The company hosted a group of American regulators for a three-day audit of its facilities in Kamenz, Germany, and, no, the visiting feds weren’t from the IRS but from the FAA. In the LSA world, an audit is a less formal approach to checking on compliance with the regs than certification, but it’s still a very real and important step. While LSAs are certified under what are known as ASTM standards, a set of self-regulated rules, which the industry comes up with and decides to abide by, the FAA has in recent years taken to doing audits to check that manufacturers are sticking to those standards. No huge surprise that in a crowded market with many small players, a number of them weren’t.

Flight Design, on the other hand, made the announcement to let its customers know that it had passed the audit, no doubt because it’s proud of its processes. The FAA audit, in fact, wasn’t Flight Designs first time at the regulatory rodeo. It has participated in LSA compliance programs with authorities from the UK, EASA, China and Germany.

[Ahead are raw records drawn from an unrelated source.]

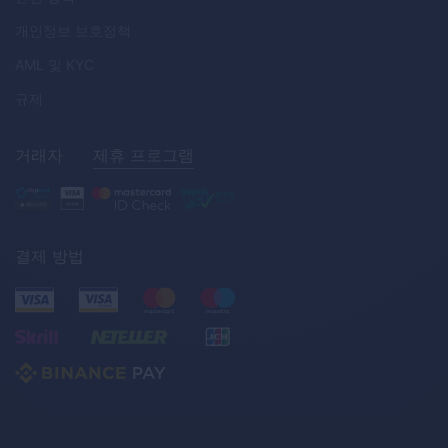
개인정보 보호정책
AML
및
KYC
규제
거래자
제휴 프로그램
결제 방법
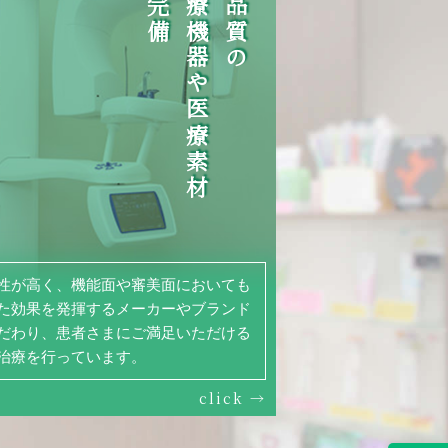
を完備
医療機器や医療素材
高品質の
性が高く、機能面や審美面においても
た効果を発揮するメーカーやブランド
だわり、患者さまにご満足いただける
治療を行っています。
click →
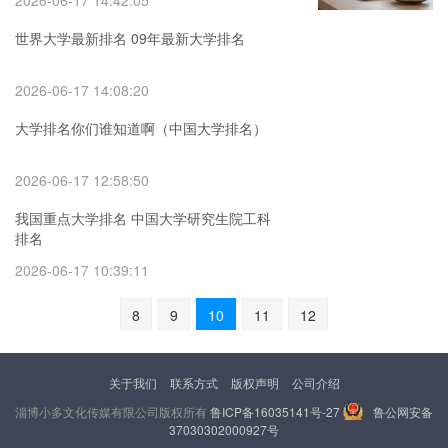
2026-06-17 14:42:05
世界大学最新排名 09年最新大学排名
2026-06-17 14:08:20
大学排名你们谁知道啊（中国大学排名）
2026-06-17 12:58:50
我国重点大学排名 中国大学研究生院工科
排名
2026-06-17 10:39:11
8
9
10
11
12
关于我们
联系方式
版权声明
公司介绍
淄博小多文化传媒有限公司版权所有
鲁ICP备16035141号-27
鲁公网安备
37030302000927号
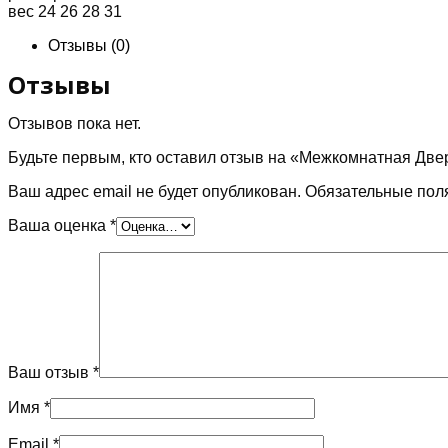
вес 24 26 28 31
Отзывы (0)
Отзывы
Отзывов пока нет.
Будьте первым, кто оставил отзыв на «Межкомнатная Дв
Ваш адрес email не будет опубликован.
Обязательные пол
Ваша оценка
*
Ваш отзыв
*
Имя
*
Email
*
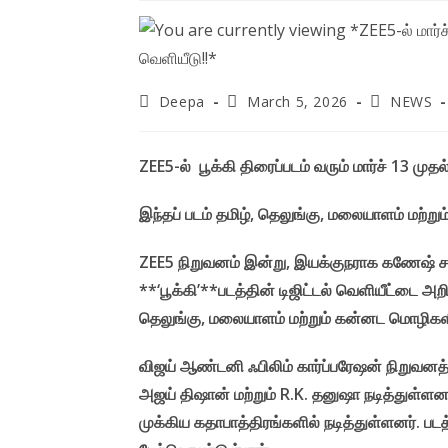
Post
Post
Post
Deepa
March 5, 2026
NEWS
author:
published:
category:
ZEE5-ல் பூக்கி திரைப்படம் வரும் மார்ச் 13 முதல்
இந்தப் படம் தமிழ், தெலுங்கு, மலையாளம் மற்று
ZEE5 நிறுவனம் இன்று, இயக்குநராக கணேஷ் ச
**‘பூக்கி’**படத்தின் டிஜிட்டல் வெளியீட்டை அறிவ
தெலுங்கு, மலையாளம் மற்றும் கன்னட மொழிகளில்
விஜய் ஆண்டனி ஃபிலிம் கார்ப்பரேஷன் நிறுவனத்
அஜய் திஷான் மற்றும் R.K. தனுஷா நடித்துள்ளனர்.
முக்கிய கதாபாத்திரங்களில் நடித்துள்ளனர். ப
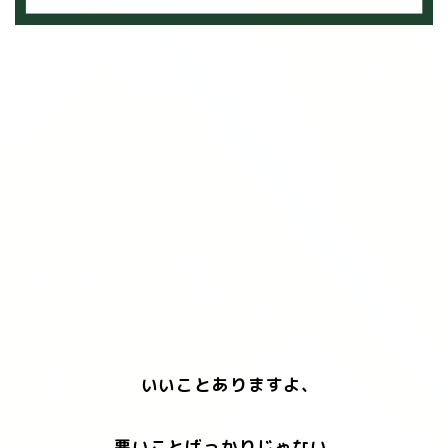
いいことありますよ、
悪いことばっかりじゃない。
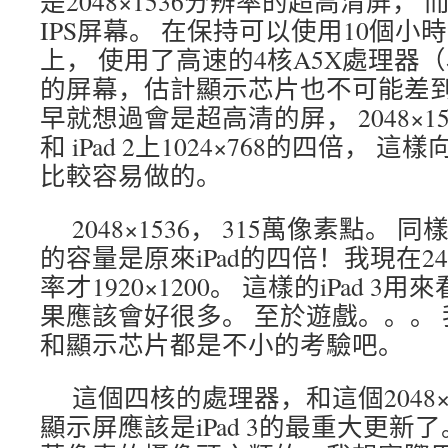
是2048×1536分辨率的超高清屏，
IPS屏幕。 在保持可以使用10個小
上， 使用了高速的4核A5X處理器
的屏幕，估計顯示芯片也不可能差
早就想過會是超高清的屏， 2048×153
和 iPad 2上1024×768的四倍，
比較容易做的。
2048×1536， 315萬像素點。
的容量是原來iPad的四倍！我現在
率才1920×1200。 這樣的iPad 
果應該會好很多。 至於遊戲。。。
和顯示芯片都是不小的考驗吧。
這個四核的處理器，和這個2048×1
顯示屏應該是iPad 3的最重大更新了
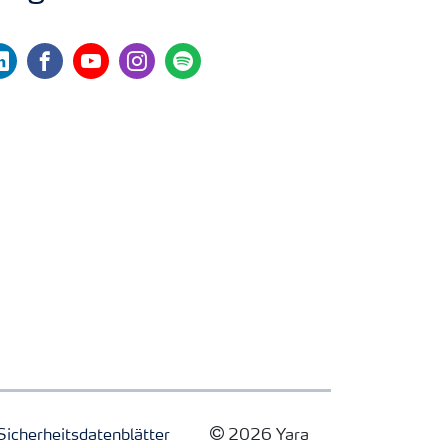
nkedin
facebook
youtube
instagram
spotify
Sicherheitsdatenblätter
2026 Yara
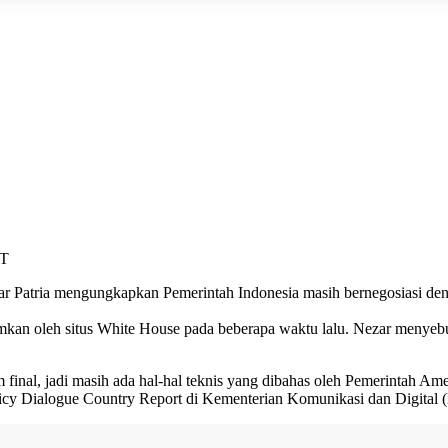
ET
 Patria mengungkapkan Pemerintah Indonesia masih bernegosiasi denga
mkan oleh situs White House pada beberapa waktu lalu. Nezar menyebut
nal, jadi masih ada hal-hal teknis yang dibahas oleh Pemerintah Ameri
licy Dialogue Country Report di Kementerian Komunikasi dan Digital (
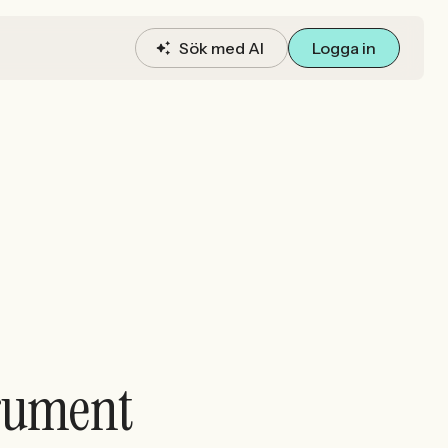
Sök med AI
Logga in
trument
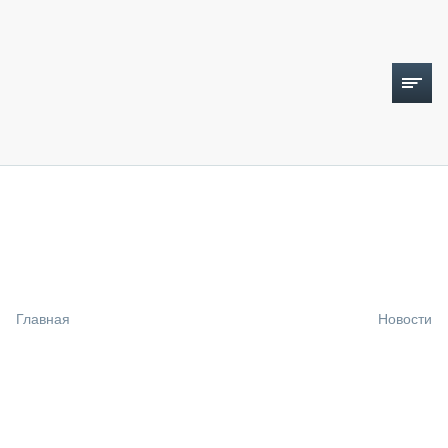
ТОПЛИВНЫЙ КРИЗИС
НОВОСТИ
CTT EXPO 2026
CTT EXPO 2025
КАК ПРОДЛИТЬ ЖИЗНЬ СПЕЦТЕХНИКЕ?
Главная
Новости
АНАЛИТИКА
ОБЗОР РЫНКА
ТЕХНИКА КРУПНЫМ ПЛАНОМ
ИСПЫТАТЕЛИ
ТЕХНОЛОГИИ
ДОРОЖНАЯ ИНДУСТРИЯ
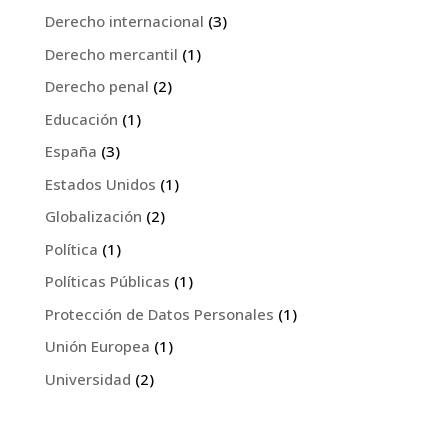
Derecho internacional
(3)
Derecho mercantil
(1)
Derecho penal
(2)
Educación
(1)
España
(3)
Estados Unidos
(1)
Globalización
(2)
Política
(1)
Políticas Públicas
(1)
Protección de Datos Personales
(1)
Unión Europea
(1)
Universidad
(2)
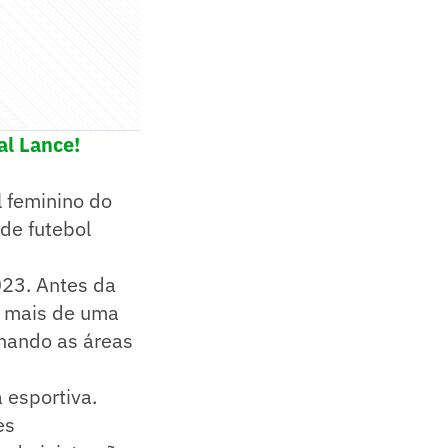
al Lance!
 feminino do
de futebol
023. Antes da
om mais de uma
enando as áreas
 esportiva.
es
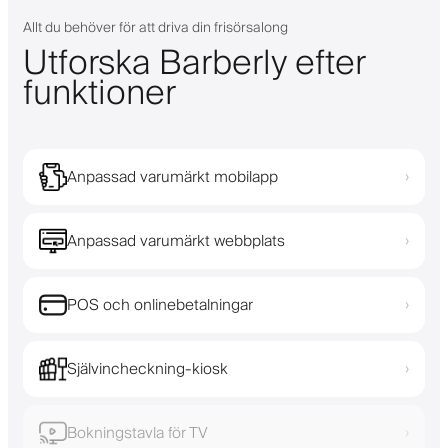
Allt du behöver för att driva din frisörsalong
Utforska Barberly efter
funktioner
Anpassad varumärkt mobilapp
›
Anpassad varumärkt webbplats
›
POS och onlinebetalningar
›
Självincheckning-kiosk
›
Bokningstavla för TV
›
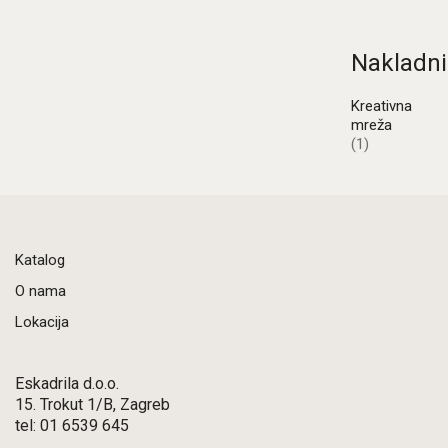
Nakladni
Kreativna
mreža
(1)
Katalog
O nama
Lokacija
Eskadrila d.o.o.
15. Trokut 1/B, Zagreb
tel: 01 6539 645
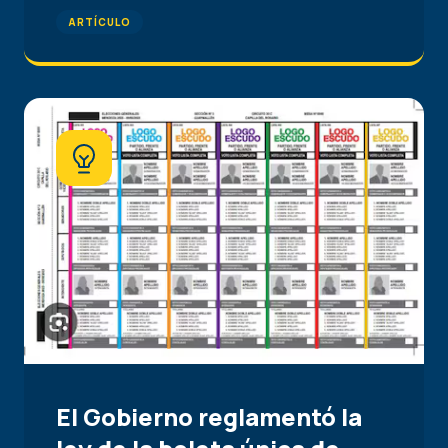
ARTÍCULO
El Gobierno reglamentó la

Flight Design has other big milestones coming up. It plans to certify a four-seat transportation airplane, the C4, over the next couple of years, hopefully under a rewritten and greatly liberalized Part 23, once the FAA gets around to making that happen, that is. The new Part 23, interestingly, will borrow heavily from the successful Light Sport category and the industry standards and common sense safety approaches its creators developed.